**What the task asks:**
Would you write out the entries below word for word, omitting the pictures?

**Page-level text extractions:**
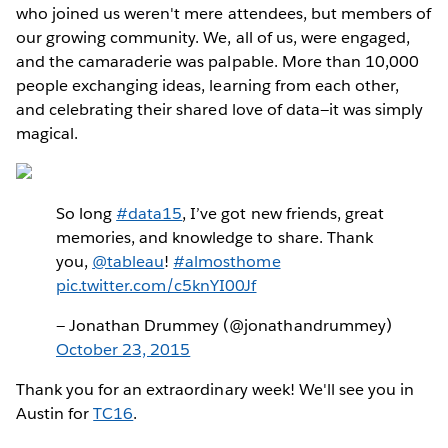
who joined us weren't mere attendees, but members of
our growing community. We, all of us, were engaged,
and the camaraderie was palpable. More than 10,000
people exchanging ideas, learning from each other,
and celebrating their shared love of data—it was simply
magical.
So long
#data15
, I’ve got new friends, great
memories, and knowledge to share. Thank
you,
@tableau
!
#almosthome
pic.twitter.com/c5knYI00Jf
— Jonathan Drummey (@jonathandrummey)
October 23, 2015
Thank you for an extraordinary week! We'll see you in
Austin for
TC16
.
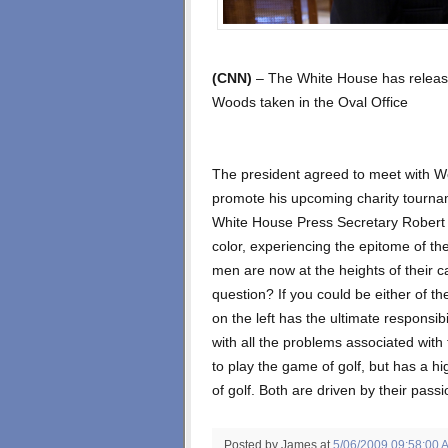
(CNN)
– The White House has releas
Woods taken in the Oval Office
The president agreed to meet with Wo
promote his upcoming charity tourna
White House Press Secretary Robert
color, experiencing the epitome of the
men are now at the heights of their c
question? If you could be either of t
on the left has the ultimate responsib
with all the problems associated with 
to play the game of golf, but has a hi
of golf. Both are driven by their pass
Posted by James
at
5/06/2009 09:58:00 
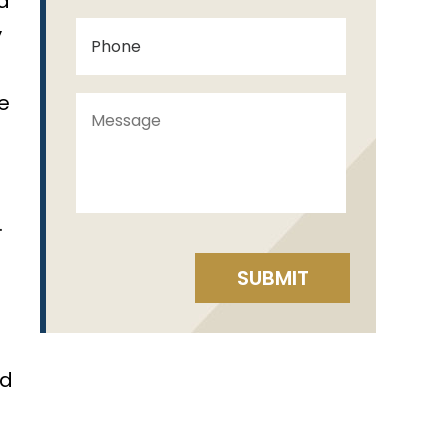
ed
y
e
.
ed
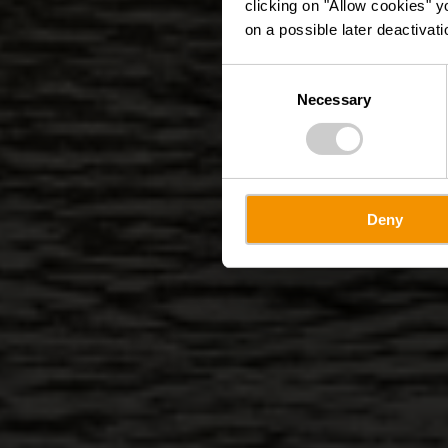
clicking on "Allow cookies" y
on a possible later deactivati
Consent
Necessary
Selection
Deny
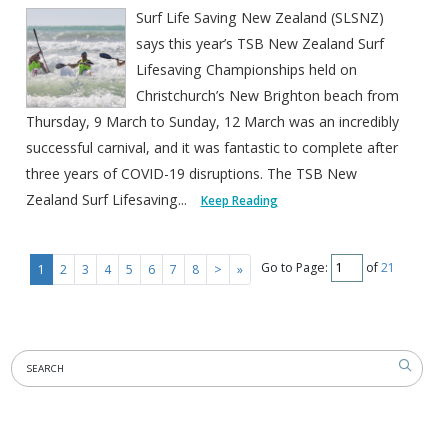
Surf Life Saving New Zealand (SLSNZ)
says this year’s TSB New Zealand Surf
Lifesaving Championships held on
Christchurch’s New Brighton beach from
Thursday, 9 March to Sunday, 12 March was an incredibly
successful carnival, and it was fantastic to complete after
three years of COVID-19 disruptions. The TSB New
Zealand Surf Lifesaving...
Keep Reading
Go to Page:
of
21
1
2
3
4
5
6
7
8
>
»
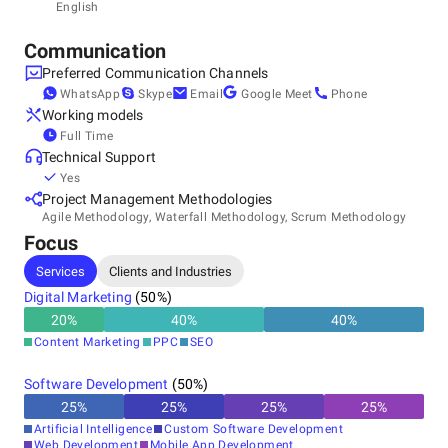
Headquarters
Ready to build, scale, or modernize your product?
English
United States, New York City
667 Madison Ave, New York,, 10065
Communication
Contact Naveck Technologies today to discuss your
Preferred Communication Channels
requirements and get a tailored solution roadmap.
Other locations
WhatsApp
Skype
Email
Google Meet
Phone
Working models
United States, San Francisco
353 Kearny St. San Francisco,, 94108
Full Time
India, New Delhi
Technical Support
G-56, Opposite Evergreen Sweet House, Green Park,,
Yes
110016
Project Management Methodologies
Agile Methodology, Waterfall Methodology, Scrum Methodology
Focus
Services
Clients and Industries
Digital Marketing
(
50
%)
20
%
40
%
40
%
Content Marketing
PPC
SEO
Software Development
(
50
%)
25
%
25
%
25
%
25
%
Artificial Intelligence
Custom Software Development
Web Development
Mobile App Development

**Your response:**
who joined us weren't mere attendees, but members of
our growing community. We, all of us, were engaged,
and the camaraderie was palpable. More than 10,000
people exchanging ideas, learning from each other,
and celebrating their shared love of data—it was simply
magical.
So long
#data15
, I’ve got new friends, great
memories, and knowledge to share. Thank
you,
@tableau
!
#almosthome
pic.twitter.com/c5knYI00Jf
— Jonathan Drummey (@jonathandrummey)
October 23, 2015
Thank you for an extraordinary week! We'll see you in
Austin for
TC16
.
(CNN)
– The White House has releas
Woods taken in the Oval Office
The president agreed to meet with Wo
promote his upcoming charity tourna
White House Press Secretary Robert
color, experiencing the epitome of the
men are now at the heights of their c
question? If you could be either of t
on the left has the ultimate responsib
with all the problems associated with 
to play the game of golf, but has a hi
of golf. Both are driven by their pass
Posted by James
at
5/06/2009 09:58:00 
ed
y
e
.
ed
clicking on "Allow cookies" y
on a possible later deactivati
Consent
Necessary
Selection
Deny
Surf Life Saving New Zealand (SLSNZ)
says this year’s TSB New Zealand Surf
Lifesaving Championships held on
Christchurch’s New Brighton beach from
Thursday, 9 March to Sunday, 12 March was an incredibly
successful carnival, and it was fantastic to complete after
three years of COVID-19 disruptions. The TSB New
Zealand Surf Lifesaving...
Keep Reading
Go to Page:
of
21
1
2
3
4
5
6
7
8
>
»
Headquarters
Ready to build, scale, or modernize your product?
English
United States, New York City
667 Madison Ave, New York,, 10065
Communication
Contact Naveck Technologies today to discuss your
Preferred Communication Channels
requirements and get a tailored solution roadmap.
Other locations
WhatsApp
Skype
Email
Google Meet
Phone
Working models
United States, San Francisco
353 Kearny St. San Francisco,, 94108
Full Time
India, New Delhi
Technical Support
G-56, Opposite Evergreen Sweet House, Green Park,,
Yes
110016
Project Management Methodologies
Agile Methodology, Waterfall Methodology, Scrum Methodology
Focus
Services
Clients and Industries
Digital Marketing
(
50
%)
20
%
40
%
40
%
Content Marketing
PPC
SEO
Software Development
(
50
%)
25
%
25
%
25
%
25
%
Artificial Intelligence
Custom Software Development
Web Development
Mobile App Development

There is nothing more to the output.